For some home buyers, this could be a window of opportunity if they play their cards right. Here are some tips to help you negotiate with a builder.
1. Hire a real estate agent with new construction experience
New builds are a different animal with unique issues. A real estate agent who has experience with local builders can walk you through each stage of construction, said Tiffany Sears, CEO and broker-in-charge of the Sears Group Real Estate Advisors in Charlotte, North Carolina.
“Everyone that's in that model home works for the builder; they don't work for you,” Sears said. “Their job is to sell you a home and get the most for the company that they work for.”
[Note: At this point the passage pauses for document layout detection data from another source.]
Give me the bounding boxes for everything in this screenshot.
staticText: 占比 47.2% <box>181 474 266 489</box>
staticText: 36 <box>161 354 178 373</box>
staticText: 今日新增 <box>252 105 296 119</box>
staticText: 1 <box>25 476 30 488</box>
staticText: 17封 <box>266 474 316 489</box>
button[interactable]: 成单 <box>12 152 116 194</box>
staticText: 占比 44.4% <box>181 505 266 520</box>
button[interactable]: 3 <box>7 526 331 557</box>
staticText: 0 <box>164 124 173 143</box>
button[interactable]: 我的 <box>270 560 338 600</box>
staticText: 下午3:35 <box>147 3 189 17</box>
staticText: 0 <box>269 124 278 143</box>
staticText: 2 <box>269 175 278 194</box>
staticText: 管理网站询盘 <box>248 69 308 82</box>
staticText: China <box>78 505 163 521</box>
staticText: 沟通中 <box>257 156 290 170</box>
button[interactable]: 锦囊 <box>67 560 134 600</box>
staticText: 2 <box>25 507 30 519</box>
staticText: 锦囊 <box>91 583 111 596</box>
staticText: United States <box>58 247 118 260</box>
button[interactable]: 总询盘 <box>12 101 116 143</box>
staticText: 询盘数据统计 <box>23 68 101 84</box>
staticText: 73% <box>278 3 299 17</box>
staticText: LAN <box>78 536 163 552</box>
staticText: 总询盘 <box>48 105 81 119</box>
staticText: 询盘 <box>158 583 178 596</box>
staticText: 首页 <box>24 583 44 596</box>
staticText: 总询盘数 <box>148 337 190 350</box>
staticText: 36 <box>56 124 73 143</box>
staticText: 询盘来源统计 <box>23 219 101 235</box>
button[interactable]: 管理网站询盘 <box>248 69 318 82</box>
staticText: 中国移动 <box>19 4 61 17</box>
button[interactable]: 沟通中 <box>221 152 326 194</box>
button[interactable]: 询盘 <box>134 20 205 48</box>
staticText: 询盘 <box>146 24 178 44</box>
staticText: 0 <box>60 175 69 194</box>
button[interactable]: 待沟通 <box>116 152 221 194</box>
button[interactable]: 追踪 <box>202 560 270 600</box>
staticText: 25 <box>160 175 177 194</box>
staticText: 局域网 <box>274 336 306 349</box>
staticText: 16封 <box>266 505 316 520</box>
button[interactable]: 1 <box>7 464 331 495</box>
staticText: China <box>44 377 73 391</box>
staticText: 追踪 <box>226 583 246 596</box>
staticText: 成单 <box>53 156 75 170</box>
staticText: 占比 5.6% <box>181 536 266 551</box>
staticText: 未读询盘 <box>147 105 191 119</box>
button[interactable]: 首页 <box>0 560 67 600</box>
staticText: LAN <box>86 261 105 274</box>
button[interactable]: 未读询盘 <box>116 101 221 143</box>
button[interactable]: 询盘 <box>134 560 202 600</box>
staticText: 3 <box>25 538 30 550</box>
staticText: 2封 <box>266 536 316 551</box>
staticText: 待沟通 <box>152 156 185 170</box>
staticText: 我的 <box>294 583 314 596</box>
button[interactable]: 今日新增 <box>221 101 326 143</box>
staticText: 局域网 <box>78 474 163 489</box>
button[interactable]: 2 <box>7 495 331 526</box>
2. Ask about builder incentives
Typically, builders will throw in incentives such as temporary interest rate buy-downs or closing cost credits to entice new buyers, said Keri Holland, global real estate advisor with Summit Sotheby’s International Realty in Park City, Utah. But this will vary depending on the builder and location.
However, there’s often a caveat with these perks: you have to use the builder’s in-house financing, Sears pointed out. Some builders may also offer move-in packages, such as blinds, a refrigerator and a washer and dryer — items not usually included in new builds, Sears added.
Lennar, for instance, is offering a Black Friday deal on new homes in the Orlando area with an FHA fixed-rate mortgage of 4.990% (with a 5.920% APR) and up to $25,000 in closing credits to put toward a buyer’s closing costs or reducing the price of the home. The catch? Borrowers must use Lennar’s financing.
3. Consider smaller builders
While large national builders are more recognizable, don’t sleep on smaller builders, Sears said. These companies may offer more flexibility on the home price and upgrades because they typically don’t have massive in-house lending arms.
“They’re more willing to negotiate price at a heavier rate, because they don't have the tie-in with the lender that some of the other builders do,” Sears said, adding that their work quality is comparable to some national companies.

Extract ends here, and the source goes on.